Enter a name for the VPN tunnel, the remote host or IP-address and the protocol + port according to your OpenVPN configuration (default = 1194/udp). If the connection was successful, the VPN local IP and VPN remote IP will be displayed on the right.

../_images/vpn_tunnel_configuration_2.png

Routing Protection

  • Protect from Surf-LAN
    If this is activated, all connections to the VPN tunnel from the Surf-LAN will be blocked.
  • Protect from Management-LAN
    If this is activated, all connections to the VPN tunnel from the Management-LAN will be blocked.
  • Protect routing from tunnel
    If this is activated, all connections from the VPN tunnel to the IACBOX Surf-LAN, Management-LAN and/or Office-LAN will be blocked.

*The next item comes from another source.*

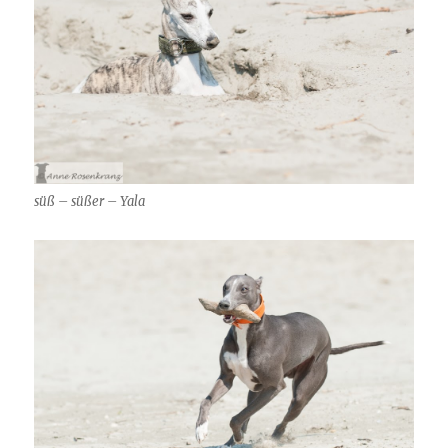
süß – süßer – Yala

However there are certain configurations where you need to disable the protection. For example: You want to allow connections from the VPN tunnel to the Surf-LAN. Therefore you need to define a route to the Surf-LAN on the OpenVPN server. You can do this by editing the according file for the client (IACBOX) in the ccd directory of the OpenVPN server and adding the route with the parameter iroute 172.29.0.0 255.255.0.0. In addition, you need to disable Protect routing from tunnel at the VPN tunnel configuration on the IACBOX.

Access to Services

If the client (IACBOX) is connected, you can access the different IACBOX services from the tunnel. If WebAdmin Access is enabled, it is possible to connect from the VPN tunnel to the WebAdmin of the IACBOX by using it’s tunnel IP-address (e.g. https://172.17.130.98).

In addition to the default access services, it is also possible to grant access to custom ports. For example:

  • udp:53 → to see if the DNS works
  • tcp:8080 → check if the proxy server is running

If you want to add multiple ports use blanks as delimiter (e.g. udp:53 tcp:8080).